Сам Лукашик больше молчал, редко высказывал свое мнение об услышанном, но тетка Марьяна постепенно на­чала считать его своим человеком.

Однажды, стоя возле Лукашика и глядя, как он жадно закусывает чарку первача, она спросила у него прямо, как у своего:

— И что это с вами сталось — так пить начали!

Лукашик сидел с полным ртом и не успел ответить, как тетка начала снова:

— Давно я к вам присматриваюсь: человек вы непло­хой, и люди вас хвалят — детей не бьете, как другие, к немцам не очень подлаживаетесь. А вот почему вы тут — никак не додумаюсь.

— А где же я должен быть? — непослушным языком спросил он.

— Не мне вам советовать. Вы не маленький.
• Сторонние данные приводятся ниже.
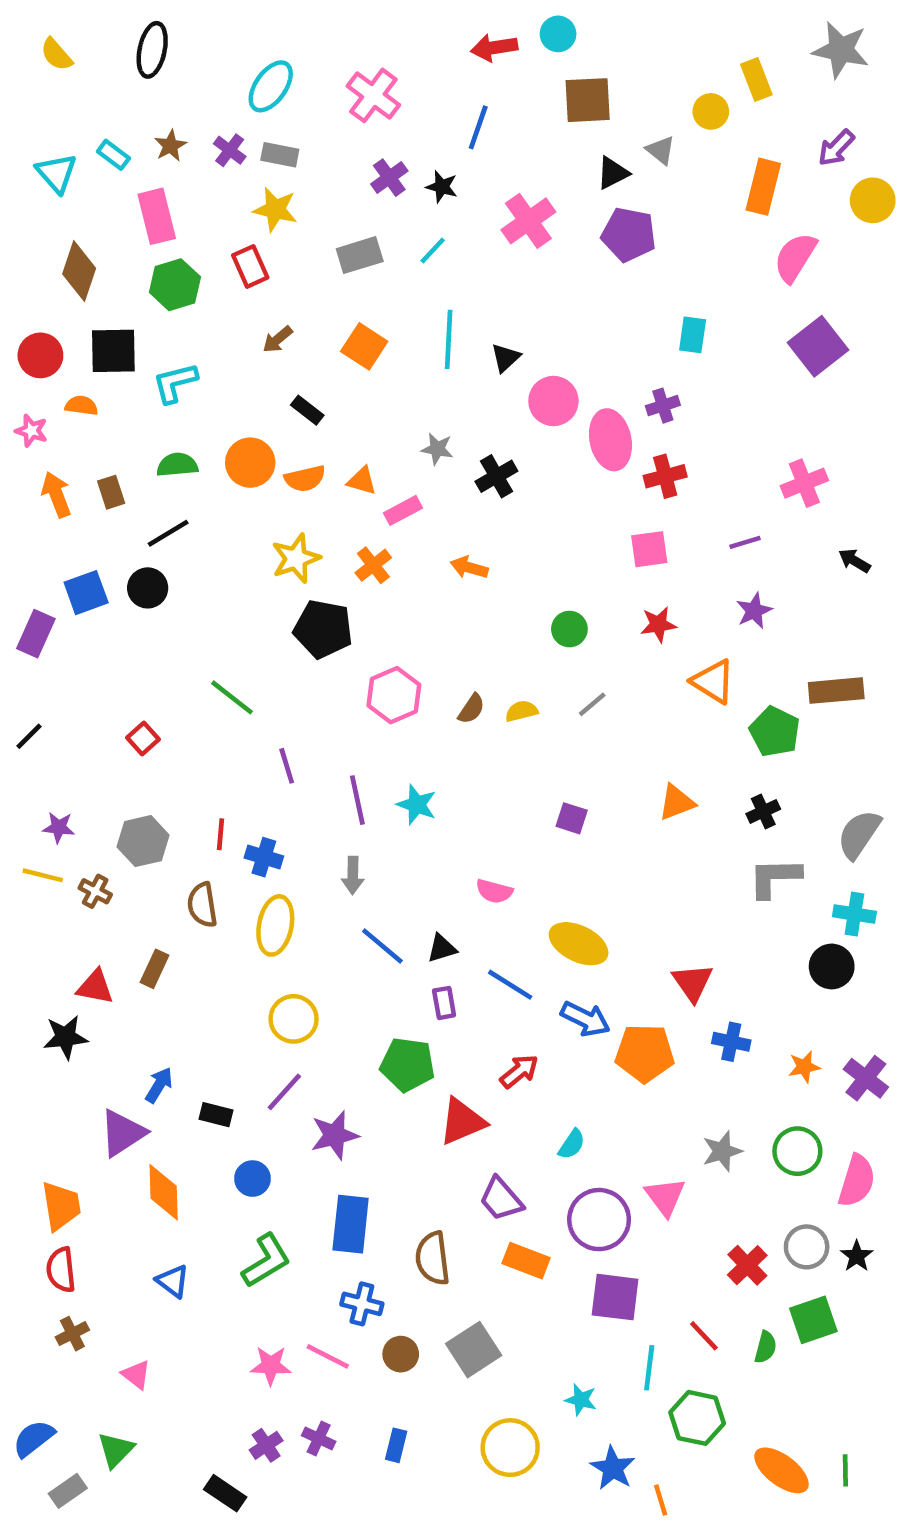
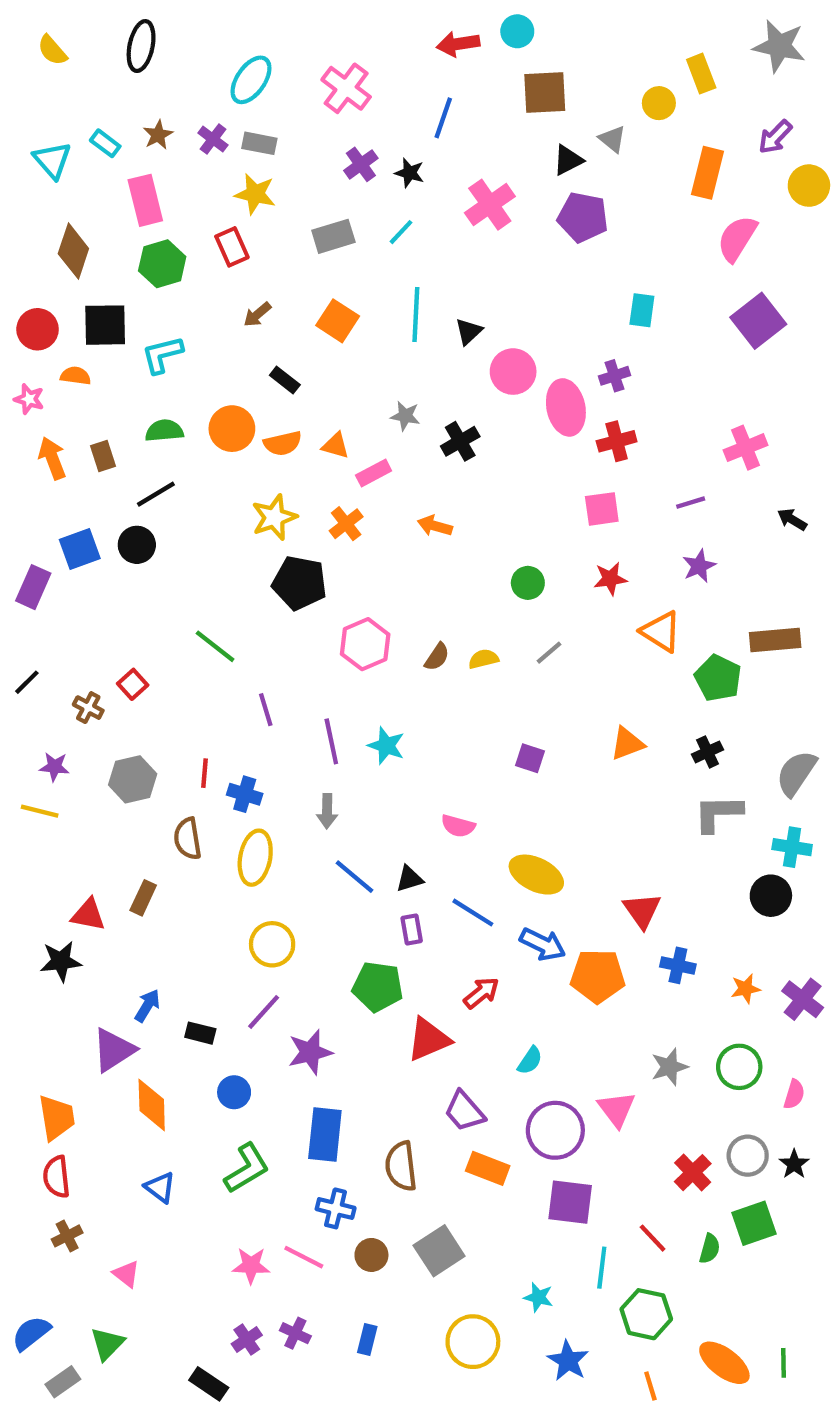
brown cross: (95, 891) -> (88, 708), moved
pink semicircle: (857, 1181) -> (794, 1094), size x0.6
orange line: (661, 1500) -> (650, 1386), moved

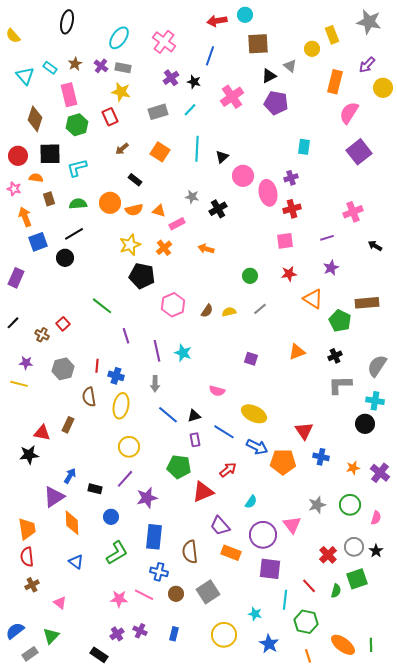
yellow semicircle: (52, 50) -> (13, 36), moved
brown rectangle: (103, 456) -> (49, 199), moved
blue square: (80, 549) -> (38, 242), moved

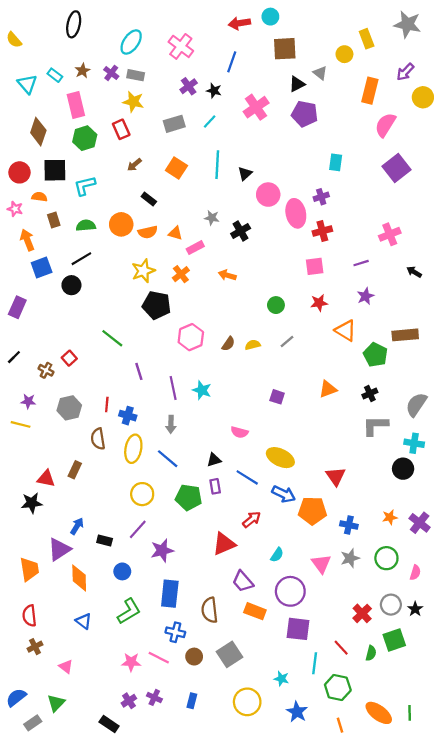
blue line: (168, 415) -> (168, 459), moved
blue cross: (321, 457) -> (349, 525), moved
green pentagon: (179, 467) -> (189, 497), moved
pink triangle: (292, 525) -> (321, 564), moved
orange trapezoid: (27, 529) -> (29, 569), moved

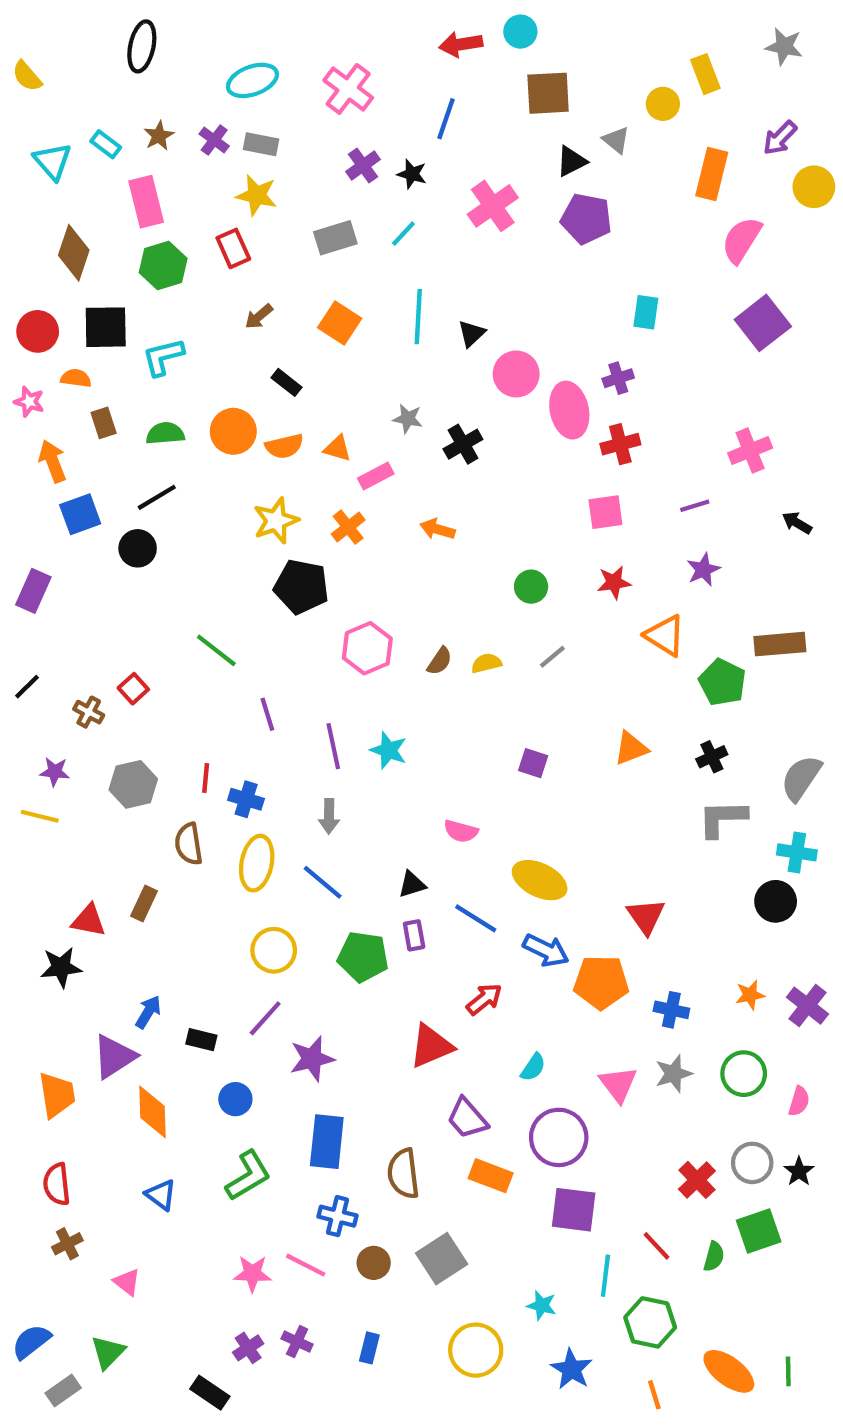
gray star: (407, 24) -> (784, 46), size x0.7
cyan ellipse: (131, 42) -> (252, 80), turned 35

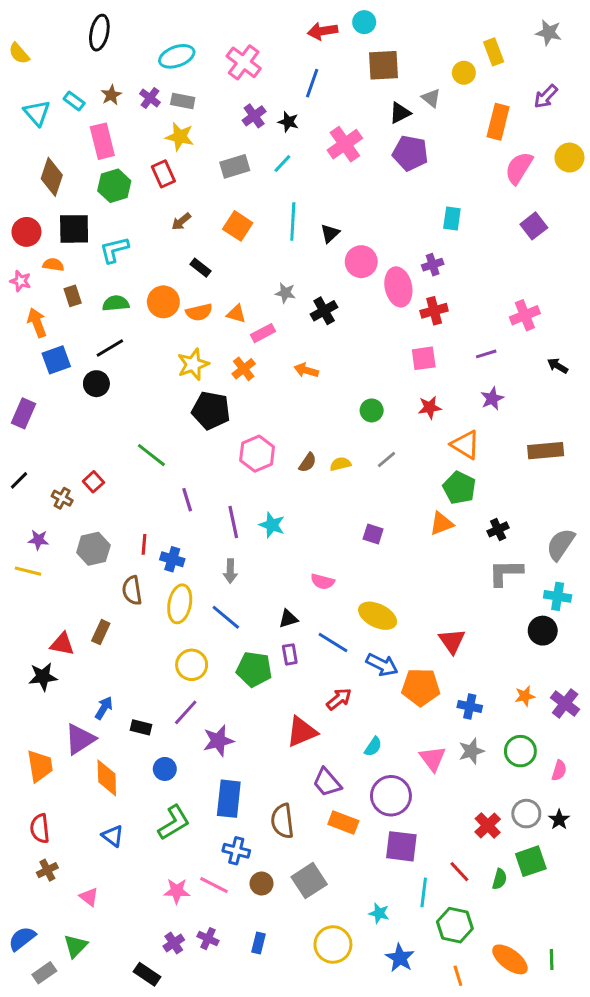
yellow circle: (814, 187) -> (569, 158), moved
purple square: (763, 323) -> (534, 226), size x0.7
green pentagon: (722, 682) -> (459, 488), moved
А зло та­ить на своих — грех большой...

Он уже понял, куда она гнет, и резко оборвал:

— Не надо, тетка, меня учить. И агитировать...

Лукашик думал, что после этого разговора тетка Марь­яна будет злиться на него, но ошибся. На следующее утро она, как ни в чем ни бывало, принесла завтрак. Правда, новостей никаких не передала, а, может, просто не слы­шала свежих. Зато в обед, поставив перед ним миску щей, сразу начала:

— Вы слышали (она его никогда не называла иначе, только «вы», будто у него и имени не было), этот чело­век, что все ходил по деревням с точилом,— Борух, уже не будет больше ходить. Дознался, что будут евреев рас­стреливать, и сбежал куда-то. А я думала, что он пойдет за своим раввином. Есть же все-таки смелые люди...

— Нашли смелого,— буркнул Лукашик.

— А что ж, не смелый? Смелее, чем...— Марьяна сделала маленькую паузу, словно решая, говорить или нет,— вы! — выпалила она и, видно, сама испугалась.

Лукашик бросил ложку на стол. Лицо его побелело, но голос все же звучал сдержанно:

— У каждого своя дорога.., Я хотел бы знать — не по­ручили ли вам сагитировать меня в партизаны? — Он бро­сил сердитый взгляд на Марьяну, но та стояла, потупив­шись.-- Что-то уж больно вы за меня взялись... А может, я вам мешаю, и вы хотите, чтобы я освободил комнату? Так скажите прямо, я найду другое место.

Тетка Марьяна, слегка растерялась. Отошла к двери и взялась за щеколду.

— Нет, что вы... Живите на здоровье... Я не хотела вас обидеть, простите меня, старую. Что думаю, то и говорю. Больше не буду.— И она пошла, тихонько прикрыв дверь.

У Лукашика после таких разговоров сразу портилось настроение. Он начинал себя упрекать, почему не умер, как другие, с чистой совестью и спокойным сердцем. Почему не умер самой обыкновенной смертью солдата, которому слепая судьба или простая случайность предопределяет умереть от первой пули?